Over a third of Brits would let brands sponsor their social media photos

3 min read

22 March 2018

More than 40 per cent of Brits would allow a brand to put their logo, along with the words “sponsored by”, in the bottom corner of their personal profile photos on social media channels, new research has revealed.

Similarly, 36 per cent of social media users would let brands do the same for every photo they posted online, whilst 39 per cent would be most willing to appear in their favourite brands’ television advert.

The findings come from online marketplace OnBuy.com, which analysed YouGov survey data from 2,000 people to better understand how consumers might let brands sponsor them.

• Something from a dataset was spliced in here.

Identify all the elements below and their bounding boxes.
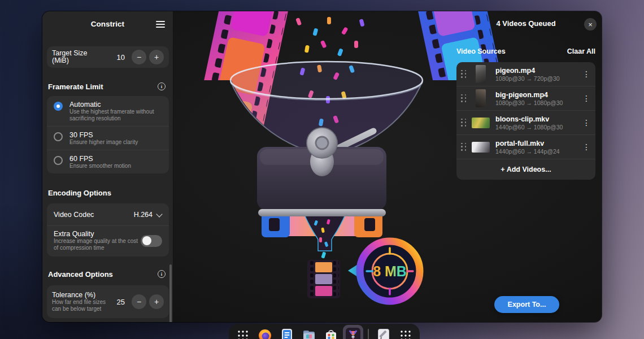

Some 37 per cent of respondents claimed they’d be prepared to wear a t-shirt or top with a large image of a brand’s logo emblazoned across it every day for a whole month. Meanwhile, 19 per cent of people admitted they’d wear the same top every day for one year.

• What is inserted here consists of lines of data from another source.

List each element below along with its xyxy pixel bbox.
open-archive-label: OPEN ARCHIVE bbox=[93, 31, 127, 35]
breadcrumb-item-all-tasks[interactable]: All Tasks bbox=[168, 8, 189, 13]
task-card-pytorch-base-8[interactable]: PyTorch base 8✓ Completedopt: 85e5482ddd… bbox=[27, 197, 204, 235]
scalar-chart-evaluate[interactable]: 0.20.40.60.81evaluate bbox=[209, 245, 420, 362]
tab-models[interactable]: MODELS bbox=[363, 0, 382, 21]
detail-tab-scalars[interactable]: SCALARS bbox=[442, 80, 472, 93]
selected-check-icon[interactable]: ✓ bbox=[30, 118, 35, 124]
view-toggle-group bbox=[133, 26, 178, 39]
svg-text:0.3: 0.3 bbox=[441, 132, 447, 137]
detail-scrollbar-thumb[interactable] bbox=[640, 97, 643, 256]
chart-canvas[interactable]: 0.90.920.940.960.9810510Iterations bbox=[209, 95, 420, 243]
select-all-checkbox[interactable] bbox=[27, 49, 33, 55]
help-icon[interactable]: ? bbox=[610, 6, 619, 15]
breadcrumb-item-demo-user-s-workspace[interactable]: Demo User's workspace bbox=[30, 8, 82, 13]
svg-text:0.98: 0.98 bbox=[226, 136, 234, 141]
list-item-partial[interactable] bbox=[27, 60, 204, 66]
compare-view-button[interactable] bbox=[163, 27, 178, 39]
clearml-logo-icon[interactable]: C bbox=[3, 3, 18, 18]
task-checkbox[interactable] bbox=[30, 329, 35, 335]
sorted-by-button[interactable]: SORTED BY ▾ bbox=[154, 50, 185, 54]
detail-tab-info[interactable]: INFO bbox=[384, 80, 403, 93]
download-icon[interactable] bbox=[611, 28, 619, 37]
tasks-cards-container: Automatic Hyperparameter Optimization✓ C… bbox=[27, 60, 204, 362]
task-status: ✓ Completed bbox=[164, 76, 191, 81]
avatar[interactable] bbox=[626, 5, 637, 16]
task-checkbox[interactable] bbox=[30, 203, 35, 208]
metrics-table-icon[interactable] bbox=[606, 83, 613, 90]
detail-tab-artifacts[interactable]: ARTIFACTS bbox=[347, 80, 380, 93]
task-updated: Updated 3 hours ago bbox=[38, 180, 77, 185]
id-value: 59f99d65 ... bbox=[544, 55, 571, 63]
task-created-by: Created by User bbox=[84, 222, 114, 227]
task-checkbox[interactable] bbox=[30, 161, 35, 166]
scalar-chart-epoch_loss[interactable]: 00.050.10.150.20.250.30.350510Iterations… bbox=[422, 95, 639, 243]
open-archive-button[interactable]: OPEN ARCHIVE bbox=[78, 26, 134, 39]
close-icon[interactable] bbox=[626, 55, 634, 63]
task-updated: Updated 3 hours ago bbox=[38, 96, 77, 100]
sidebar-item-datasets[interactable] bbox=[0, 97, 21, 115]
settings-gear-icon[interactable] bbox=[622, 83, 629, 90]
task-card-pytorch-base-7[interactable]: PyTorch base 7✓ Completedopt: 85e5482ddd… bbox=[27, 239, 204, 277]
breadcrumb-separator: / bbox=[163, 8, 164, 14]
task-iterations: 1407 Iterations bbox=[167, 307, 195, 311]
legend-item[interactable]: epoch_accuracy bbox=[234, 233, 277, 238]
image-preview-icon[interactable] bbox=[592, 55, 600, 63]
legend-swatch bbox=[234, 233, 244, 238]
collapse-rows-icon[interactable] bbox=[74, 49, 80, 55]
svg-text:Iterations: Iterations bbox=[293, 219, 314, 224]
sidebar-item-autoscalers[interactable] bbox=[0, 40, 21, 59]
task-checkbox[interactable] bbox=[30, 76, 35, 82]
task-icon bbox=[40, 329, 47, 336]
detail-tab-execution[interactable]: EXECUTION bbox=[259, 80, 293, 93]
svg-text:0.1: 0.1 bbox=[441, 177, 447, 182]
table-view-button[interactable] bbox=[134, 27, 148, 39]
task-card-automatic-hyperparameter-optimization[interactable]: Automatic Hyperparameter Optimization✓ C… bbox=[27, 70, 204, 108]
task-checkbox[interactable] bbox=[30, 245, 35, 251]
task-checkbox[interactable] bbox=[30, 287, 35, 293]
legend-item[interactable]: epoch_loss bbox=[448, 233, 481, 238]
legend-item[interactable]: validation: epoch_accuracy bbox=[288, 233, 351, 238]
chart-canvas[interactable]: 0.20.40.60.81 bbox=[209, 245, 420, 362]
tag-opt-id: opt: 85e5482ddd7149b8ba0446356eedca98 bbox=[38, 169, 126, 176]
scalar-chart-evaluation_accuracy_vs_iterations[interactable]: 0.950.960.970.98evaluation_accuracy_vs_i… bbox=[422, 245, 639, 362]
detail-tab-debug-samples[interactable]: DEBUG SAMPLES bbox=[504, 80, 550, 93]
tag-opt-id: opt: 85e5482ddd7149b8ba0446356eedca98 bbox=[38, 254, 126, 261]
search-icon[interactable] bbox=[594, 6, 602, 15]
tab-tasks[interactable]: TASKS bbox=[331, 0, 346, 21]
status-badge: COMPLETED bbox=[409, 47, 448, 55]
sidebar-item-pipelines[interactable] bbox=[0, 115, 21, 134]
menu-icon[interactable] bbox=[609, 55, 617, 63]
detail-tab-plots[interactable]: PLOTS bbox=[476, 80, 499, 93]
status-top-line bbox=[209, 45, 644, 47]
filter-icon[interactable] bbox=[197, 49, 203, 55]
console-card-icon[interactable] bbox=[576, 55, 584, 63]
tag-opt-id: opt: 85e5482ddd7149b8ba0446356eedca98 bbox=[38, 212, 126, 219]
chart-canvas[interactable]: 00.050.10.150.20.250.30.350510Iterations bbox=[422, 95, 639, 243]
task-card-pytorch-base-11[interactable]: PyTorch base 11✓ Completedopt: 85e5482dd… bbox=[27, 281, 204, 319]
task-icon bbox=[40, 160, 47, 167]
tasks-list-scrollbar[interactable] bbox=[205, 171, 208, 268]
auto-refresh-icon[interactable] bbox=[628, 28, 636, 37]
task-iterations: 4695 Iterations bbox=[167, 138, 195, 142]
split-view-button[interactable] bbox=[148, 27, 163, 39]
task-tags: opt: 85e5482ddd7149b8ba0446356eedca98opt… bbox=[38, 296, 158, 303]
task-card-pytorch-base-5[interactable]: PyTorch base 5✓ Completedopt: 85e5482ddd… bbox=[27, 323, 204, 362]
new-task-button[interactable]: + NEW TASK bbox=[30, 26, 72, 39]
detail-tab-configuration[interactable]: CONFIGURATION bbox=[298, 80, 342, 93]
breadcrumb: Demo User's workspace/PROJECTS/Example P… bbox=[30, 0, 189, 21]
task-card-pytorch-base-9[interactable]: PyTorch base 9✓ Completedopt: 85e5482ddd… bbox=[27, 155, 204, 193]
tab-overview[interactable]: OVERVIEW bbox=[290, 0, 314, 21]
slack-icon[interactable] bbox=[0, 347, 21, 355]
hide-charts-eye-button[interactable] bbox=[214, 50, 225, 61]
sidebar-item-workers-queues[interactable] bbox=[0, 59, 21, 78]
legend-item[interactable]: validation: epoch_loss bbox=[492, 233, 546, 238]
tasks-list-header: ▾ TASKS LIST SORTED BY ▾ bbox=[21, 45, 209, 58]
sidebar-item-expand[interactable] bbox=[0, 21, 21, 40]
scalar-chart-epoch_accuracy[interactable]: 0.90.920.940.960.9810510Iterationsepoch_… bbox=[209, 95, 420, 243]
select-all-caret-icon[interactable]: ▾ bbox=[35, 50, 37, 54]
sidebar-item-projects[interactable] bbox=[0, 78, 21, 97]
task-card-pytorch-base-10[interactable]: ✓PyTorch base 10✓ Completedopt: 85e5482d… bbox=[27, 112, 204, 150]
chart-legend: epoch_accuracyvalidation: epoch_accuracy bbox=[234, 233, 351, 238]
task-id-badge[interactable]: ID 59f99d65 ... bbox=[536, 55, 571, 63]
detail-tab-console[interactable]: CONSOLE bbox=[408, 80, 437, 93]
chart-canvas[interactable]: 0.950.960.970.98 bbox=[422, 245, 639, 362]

However, there appeared to be a limit on how far most consumers would go to advertise their favourite brands. The research showed that just three per cent of Brits would change their first name to a brand’s name, while five per cent said they’d get a brand’s logo tattooed on their body.

The study comes during a period of rapid evolution in the way people engage with brands they like. With the help of the internet and social media, companies have been able to create highly personalised interactions with consumers via a growing number of online channels.

As a result, brands are able now more than ever to “harvest” a loyal following of customers who’re more likely to follow their every action online and become the first adopters of new products.

London-based fashion blogger, Natalie, said that she’d managed to develop a mutually beneficial relationship with a clothing brand once she’d gathered a large online following over time.

“These sorts of arrangements work best when a company collaborates with influencers who are the most relevant to their industry, as that’s when it really feels mutual and authentic,” she added.

“I managed to gather a large following, [which] is when a well-established brand proposed to me some sponsorship possibilities. Since I admired their design and innovation, I decided I would be happy to regularly wear their clothing and then, visually post it on my blog and social media channels to promote the brand. So far it’s been very fruitful.”

Commenting on the results of the survey, OnBuy.com managing director Cas Paton said it provided further evidence that brands and consumers had become more “intertwined” in the so-called “digital age”.

Paton added: “What this research highlights is that there are certain sponsorship avenues which British consumers would be less inclined to accept and entertain when displaying their affection and endorsement for a brand.

“Companies have been better able to gain an insight into those who truly represent as well as support them. Consequently, this has allowed them to identify and approach certain consumers to become ambassadors [and] advocates for the brand.